(PROBLEM REQUIREMENTS) Looking only at the lines below that contain "link", give the number of them and no other text.

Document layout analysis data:
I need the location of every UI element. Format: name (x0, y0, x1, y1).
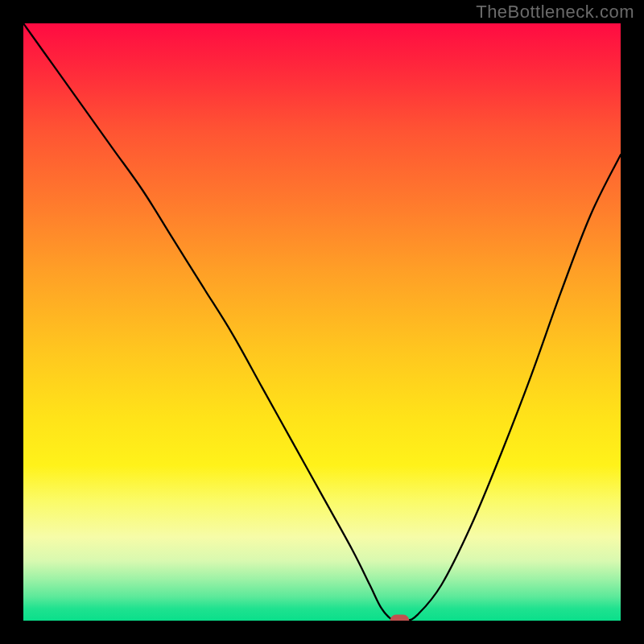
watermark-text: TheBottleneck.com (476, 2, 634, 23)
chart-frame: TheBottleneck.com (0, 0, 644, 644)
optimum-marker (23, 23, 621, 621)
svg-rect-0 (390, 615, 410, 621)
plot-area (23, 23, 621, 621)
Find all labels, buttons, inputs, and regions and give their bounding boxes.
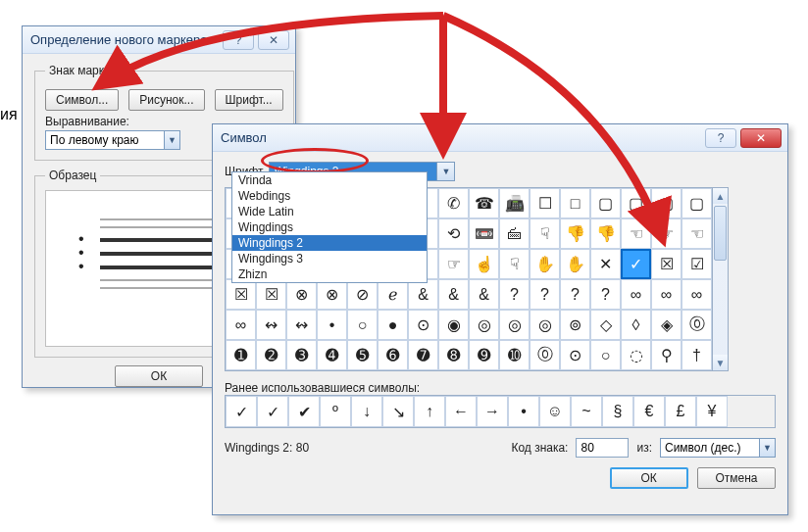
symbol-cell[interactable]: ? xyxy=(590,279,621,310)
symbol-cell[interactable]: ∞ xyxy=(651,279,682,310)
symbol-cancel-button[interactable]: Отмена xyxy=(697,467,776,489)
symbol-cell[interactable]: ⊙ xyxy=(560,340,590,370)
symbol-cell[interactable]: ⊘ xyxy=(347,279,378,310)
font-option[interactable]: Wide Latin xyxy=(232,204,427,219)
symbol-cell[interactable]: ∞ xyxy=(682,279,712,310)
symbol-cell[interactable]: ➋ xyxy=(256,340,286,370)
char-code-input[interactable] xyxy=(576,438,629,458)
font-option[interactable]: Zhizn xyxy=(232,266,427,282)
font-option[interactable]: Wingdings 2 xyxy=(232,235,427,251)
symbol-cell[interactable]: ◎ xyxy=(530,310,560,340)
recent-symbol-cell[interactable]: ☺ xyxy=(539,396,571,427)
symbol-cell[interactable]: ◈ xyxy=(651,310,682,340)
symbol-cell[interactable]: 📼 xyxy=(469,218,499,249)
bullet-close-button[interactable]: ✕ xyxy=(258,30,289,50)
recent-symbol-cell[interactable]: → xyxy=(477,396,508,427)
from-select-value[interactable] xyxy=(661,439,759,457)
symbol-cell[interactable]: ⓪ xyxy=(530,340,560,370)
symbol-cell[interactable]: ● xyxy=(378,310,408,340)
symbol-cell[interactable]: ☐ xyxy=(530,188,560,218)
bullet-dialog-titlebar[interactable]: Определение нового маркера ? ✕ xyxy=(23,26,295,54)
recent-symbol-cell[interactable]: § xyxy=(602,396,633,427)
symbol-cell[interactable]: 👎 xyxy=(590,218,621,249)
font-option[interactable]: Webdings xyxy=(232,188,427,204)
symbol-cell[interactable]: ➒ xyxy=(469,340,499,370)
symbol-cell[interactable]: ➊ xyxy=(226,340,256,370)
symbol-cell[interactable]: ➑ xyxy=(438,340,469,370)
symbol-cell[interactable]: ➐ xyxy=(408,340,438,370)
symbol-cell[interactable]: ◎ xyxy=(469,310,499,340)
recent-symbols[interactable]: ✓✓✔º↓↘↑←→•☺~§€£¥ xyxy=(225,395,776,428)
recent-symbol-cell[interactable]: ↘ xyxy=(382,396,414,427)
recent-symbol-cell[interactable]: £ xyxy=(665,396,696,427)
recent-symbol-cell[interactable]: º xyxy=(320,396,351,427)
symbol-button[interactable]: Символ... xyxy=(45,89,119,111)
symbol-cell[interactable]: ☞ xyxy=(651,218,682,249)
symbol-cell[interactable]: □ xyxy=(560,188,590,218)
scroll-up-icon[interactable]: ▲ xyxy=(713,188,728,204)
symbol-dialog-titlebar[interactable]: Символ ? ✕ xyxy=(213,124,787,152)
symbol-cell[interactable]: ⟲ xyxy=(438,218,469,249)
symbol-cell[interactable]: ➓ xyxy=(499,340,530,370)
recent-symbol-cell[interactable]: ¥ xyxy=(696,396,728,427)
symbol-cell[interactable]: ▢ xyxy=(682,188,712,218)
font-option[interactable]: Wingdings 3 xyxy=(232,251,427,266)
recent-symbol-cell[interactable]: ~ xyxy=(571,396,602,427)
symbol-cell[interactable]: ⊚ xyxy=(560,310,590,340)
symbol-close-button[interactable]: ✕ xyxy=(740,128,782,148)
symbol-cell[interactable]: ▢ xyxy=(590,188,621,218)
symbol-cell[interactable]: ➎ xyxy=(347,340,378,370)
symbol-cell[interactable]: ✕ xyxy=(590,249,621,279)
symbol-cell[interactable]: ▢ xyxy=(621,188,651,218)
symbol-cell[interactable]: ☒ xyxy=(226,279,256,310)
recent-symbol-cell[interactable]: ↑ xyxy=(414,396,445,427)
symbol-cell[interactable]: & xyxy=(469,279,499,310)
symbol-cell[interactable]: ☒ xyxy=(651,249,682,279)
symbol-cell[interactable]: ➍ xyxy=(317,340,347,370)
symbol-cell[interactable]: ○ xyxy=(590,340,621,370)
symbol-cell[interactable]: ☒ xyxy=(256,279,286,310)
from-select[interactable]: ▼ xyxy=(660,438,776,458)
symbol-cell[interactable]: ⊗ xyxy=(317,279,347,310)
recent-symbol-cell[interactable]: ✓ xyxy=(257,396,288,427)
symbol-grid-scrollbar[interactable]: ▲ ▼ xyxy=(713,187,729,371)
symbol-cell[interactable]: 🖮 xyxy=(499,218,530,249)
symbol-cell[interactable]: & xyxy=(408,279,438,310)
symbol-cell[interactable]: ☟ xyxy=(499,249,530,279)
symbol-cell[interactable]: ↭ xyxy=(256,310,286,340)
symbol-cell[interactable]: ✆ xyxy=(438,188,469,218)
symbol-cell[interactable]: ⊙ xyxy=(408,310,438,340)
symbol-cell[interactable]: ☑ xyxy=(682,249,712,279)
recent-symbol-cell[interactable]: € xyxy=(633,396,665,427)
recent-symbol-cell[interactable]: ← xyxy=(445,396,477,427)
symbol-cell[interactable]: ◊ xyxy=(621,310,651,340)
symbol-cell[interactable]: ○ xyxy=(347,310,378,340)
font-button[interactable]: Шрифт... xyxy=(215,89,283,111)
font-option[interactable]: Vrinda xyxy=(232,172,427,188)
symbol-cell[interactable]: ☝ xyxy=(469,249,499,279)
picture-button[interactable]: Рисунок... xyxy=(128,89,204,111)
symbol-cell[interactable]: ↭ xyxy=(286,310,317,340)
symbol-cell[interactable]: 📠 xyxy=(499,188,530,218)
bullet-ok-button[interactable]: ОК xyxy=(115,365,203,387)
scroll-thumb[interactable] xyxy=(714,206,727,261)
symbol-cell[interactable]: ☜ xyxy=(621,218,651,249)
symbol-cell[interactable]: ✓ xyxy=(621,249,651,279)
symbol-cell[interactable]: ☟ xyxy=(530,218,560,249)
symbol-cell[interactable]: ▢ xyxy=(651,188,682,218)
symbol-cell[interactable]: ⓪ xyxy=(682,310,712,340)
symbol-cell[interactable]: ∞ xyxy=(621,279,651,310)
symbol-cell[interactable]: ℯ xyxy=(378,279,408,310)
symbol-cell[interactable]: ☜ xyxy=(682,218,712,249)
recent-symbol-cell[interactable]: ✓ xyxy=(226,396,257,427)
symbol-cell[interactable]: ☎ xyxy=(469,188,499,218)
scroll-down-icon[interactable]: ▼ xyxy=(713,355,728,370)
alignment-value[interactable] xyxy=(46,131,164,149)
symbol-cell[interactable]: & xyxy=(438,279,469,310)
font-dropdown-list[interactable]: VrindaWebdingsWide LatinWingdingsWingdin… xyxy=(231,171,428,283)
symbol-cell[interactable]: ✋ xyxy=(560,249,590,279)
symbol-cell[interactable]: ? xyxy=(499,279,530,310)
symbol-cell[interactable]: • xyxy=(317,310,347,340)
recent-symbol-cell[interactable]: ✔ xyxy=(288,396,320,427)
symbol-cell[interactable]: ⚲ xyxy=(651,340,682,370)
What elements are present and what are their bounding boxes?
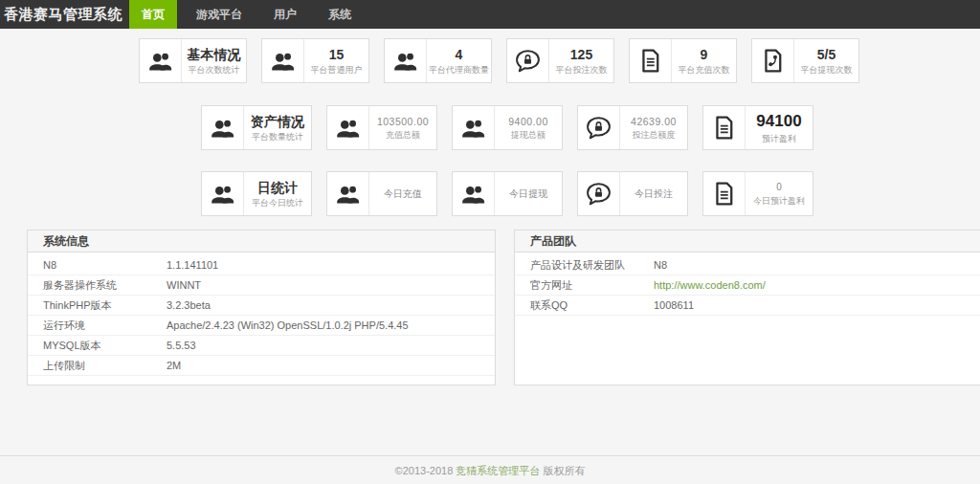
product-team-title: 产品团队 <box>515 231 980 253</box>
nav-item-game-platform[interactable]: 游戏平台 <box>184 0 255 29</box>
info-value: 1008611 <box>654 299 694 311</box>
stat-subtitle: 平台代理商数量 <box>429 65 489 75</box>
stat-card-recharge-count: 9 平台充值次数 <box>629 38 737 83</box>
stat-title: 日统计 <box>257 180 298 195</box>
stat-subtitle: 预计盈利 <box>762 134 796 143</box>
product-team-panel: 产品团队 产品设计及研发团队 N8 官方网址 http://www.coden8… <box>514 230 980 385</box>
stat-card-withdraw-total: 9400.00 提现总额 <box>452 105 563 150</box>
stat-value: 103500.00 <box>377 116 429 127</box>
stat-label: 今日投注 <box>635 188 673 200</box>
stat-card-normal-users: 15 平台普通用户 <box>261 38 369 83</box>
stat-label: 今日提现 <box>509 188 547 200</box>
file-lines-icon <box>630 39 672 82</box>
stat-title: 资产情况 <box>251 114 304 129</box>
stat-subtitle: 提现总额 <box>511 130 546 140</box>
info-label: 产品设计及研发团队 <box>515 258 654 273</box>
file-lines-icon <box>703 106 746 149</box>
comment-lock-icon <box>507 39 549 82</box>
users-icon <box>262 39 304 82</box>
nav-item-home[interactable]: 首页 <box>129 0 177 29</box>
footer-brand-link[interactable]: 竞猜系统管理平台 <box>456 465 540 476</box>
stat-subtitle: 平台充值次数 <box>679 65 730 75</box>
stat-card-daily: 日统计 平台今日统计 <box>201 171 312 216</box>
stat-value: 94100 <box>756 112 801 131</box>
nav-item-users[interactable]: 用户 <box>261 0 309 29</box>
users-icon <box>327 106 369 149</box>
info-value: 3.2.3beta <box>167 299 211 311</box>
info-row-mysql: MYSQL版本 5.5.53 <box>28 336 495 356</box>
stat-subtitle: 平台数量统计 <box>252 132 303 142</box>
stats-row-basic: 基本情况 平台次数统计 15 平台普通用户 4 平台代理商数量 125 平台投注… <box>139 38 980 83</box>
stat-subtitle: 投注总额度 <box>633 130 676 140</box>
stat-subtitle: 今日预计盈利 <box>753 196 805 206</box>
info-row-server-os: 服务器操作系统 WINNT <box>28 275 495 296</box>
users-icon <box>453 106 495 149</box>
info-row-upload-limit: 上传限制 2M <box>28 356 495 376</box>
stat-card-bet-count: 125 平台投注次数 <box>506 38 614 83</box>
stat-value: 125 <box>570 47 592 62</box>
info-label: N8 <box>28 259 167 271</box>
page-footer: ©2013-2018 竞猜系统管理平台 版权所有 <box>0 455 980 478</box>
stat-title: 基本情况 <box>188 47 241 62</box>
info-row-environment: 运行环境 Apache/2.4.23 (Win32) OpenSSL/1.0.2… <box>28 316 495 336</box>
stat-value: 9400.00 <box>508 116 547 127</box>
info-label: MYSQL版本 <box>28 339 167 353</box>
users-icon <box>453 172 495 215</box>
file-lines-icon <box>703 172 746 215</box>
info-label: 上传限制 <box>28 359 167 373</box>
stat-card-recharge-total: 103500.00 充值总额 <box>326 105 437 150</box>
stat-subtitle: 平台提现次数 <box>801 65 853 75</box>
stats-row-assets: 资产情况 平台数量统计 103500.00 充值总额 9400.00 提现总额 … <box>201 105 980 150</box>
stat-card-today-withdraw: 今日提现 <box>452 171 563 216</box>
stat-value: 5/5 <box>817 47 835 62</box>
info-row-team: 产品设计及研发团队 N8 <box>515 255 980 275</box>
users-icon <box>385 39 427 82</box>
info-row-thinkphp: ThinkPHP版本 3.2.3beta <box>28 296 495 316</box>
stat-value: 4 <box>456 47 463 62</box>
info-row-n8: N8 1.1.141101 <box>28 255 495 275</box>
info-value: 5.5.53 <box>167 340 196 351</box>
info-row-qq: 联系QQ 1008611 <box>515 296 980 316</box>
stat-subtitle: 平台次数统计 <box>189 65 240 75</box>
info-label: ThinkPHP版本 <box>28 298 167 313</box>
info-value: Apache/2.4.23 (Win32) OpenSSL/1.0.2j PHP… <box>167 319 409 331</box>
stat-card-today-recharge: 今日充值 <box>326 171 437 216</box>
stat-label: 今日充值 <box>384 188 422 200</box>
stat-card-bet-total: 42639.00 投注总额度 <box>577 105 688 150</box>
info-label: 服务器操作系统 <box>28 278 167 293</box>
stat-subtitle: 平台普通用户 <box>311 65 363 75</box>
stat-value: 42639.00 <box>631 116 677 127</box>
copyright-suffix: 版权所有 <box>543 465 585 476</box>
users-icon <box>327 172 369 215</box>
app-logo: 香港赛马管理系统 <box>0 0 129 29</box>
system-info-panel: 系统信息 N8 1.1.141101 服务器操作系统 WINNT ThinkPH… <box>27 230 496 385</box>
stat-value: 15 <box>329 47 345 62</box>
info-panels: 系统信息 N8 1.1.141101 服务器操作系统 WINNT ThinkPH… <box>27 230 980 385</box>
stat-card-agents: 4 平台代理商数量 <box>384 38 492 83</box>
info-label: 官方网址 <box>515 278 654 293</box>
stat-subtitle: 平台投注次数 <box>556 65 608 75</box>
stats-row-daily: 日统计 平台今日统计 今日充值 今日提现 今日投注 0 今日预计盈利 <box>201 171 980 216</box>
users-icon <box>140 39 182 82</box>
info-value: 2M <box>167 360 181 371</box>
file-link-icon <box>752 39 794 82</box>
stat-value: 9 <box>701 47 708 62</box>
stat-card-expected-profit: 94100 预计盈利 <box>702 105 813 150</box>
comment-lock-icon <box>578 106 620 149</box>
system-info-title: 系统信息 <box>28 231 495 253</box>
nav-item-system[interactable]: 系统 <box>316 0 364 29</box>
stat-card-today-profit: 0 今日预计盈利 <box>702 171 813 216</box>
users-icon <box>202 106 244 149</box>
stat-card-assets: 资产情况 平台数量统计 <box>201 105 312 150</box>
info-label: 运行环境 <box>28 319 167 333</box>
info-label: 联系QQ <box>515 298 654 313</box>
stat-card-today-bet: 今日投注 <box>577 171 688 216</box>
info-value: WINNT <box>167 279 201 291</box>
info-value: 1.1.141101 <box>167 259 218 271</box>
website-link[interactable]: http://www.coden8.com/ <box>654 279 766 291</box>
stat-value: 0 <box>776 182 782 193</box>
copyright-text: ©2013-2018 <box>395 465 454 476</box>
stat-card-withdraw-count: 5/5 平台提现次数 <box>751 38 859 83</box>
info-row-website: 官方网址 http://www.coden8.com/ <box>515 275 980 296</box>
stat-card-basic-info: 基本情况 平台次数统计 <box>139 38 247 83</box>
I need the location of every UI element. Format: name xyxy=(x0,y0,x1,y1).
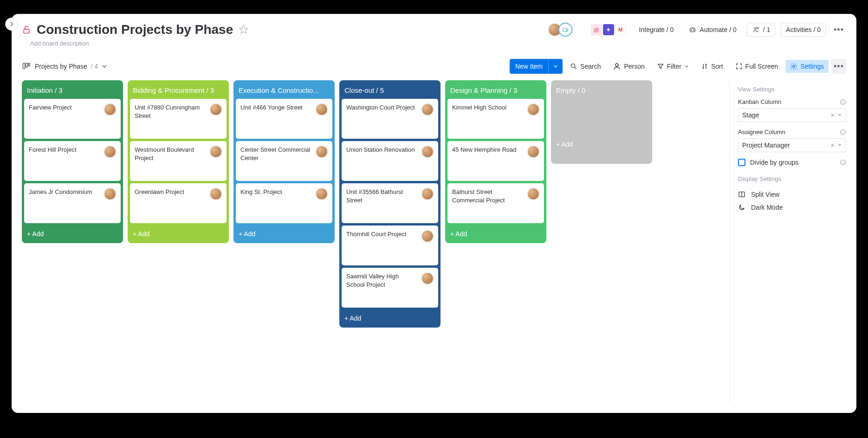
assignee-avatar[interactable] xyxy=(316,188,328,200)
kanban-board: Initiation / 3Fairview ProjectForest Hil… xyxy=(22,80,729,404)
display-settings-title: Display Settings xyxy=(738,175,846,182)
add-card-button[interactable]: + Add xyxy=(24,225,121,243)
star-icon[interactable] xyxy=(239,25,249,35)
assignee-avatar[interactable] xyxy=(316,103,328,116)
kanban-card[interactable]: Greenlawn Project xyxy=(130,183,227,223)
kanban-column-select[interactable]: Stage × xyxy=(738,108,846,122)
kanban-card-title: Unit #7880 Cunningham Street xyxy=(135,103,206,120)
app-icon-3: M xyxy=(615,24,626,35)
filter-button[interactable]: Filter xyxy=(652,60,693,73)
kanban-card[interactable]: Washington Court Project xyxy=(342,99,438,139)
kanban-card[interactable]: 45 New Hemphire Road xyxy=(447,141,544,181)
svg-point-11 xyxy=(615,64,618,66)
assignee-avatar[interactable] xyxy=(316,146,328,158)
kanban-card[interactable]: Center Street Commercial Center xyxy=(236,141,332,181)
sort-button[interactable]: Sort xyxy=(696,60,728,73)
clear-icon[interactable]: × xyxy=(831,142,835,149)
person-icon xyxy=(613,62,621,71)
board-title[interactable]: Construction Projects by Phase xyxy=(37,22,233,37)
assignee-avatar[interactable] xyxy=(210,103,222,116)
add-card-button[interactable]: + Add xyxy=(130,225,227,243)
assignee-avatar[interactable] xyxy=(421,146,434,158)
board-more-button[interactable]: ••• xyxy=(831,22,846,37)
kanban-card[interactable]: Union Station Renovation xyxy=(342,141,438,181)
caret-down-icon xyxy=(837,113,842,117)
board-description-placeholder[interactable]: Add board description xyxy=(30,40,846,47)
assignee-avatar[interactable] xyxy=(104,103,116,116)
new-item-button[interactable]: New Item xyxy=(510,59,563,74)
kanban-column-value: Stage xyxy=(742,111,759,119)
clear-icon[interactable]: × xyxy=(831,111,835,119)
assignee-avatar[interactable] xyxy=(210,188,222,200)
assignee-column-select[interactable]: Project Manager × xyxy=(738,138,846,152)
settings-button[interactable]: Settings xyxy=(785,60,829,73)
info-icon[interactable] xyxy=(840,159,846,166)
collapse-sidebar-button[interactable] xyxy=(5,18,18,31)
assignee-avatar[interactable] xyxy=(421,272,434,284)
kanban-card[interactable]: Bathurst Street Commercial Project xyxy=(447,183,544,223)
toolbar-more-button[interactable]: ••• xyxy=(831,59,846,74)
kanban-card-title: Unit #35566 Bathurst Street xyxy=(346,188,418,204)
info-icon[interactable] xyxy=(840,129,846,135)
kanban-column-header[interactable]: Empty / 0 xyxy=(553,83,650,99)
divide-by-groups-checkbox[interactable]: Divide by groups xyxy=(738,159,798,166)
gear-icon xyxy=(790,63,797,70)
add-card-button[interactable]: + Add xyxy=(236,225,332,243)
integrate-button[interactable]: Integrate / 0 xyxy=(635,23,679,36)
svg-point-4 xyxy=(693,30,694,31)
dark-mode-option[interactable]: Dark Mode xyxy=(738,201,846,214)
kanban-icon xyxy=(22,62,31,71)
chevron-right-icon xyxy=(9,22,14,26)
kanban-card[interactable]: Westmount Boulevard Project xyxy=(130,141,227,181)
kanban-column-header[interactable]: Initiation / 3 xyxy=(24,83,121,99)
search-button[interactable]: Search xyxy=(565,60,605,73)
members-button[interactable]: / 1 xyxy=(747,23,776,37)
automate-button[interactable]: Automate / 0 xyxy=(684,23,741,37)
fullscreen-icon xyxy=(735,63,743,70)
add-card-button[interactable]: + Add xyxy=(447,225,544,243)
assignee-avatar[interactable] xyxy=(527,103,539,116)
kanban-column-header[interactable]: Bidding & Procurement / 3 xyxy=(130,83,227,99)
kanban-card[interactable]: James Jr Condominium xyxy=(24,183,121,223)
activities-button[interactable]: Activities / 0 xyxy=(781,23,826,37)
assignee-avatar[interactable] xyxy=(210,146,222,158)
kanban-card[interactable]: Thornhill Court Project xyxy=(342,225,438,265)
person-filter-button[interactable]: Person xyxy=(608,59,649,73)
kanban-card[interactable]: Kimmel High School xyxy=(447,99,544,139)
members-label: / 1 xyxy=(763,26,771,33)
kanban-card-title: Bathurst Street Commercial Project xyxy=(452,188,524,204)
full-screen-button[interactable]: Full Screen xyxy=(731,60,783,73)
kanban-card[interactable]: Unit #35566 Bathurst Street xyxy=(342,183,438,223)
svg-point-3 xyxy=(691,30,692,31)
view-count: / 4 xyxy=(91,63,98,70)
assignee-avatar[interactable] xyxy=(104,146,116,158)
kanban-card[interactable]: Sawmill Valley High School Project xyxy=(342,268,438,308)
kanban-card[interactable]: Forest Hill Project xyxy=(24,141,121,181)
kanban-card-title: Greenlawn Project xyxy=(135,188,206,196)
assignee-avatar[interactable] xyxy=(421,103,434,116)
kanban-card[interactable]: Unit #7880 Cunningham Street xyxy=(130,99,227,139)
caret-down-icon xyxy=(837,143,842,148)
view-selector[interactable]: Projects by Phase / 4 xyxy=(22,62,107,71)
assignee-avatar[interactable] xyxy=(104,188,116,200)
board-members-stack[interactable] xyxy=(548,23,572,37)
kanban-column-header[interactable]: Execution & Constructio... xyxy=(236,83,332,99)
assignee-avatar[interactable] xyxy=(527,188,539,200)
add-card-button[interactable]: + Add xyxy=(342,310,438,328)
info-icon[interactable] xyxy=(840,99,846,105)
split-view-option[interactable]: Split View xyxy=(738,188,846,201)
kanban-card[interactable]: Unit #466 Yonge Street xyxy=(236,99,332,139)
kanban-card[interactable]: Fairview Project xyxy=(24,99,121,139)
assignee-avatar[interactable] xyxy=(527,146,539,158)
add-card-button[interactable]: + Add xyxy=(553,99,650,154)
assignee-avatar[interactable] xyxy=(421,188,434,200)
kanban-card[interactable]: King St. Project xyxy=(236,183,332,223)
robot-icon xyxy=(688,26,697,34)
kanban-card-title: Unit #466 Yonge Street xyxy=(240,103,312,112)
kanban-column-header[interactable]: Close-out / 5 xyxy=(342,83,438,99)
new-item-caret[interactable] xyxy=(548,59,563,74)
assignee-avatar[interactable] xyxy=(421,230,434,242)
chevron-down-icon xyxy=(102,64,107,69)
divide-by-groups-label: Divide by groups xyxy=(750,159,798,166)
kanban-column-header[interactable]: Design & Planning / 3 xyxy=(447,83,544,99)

(RESPONSE BELOW) 3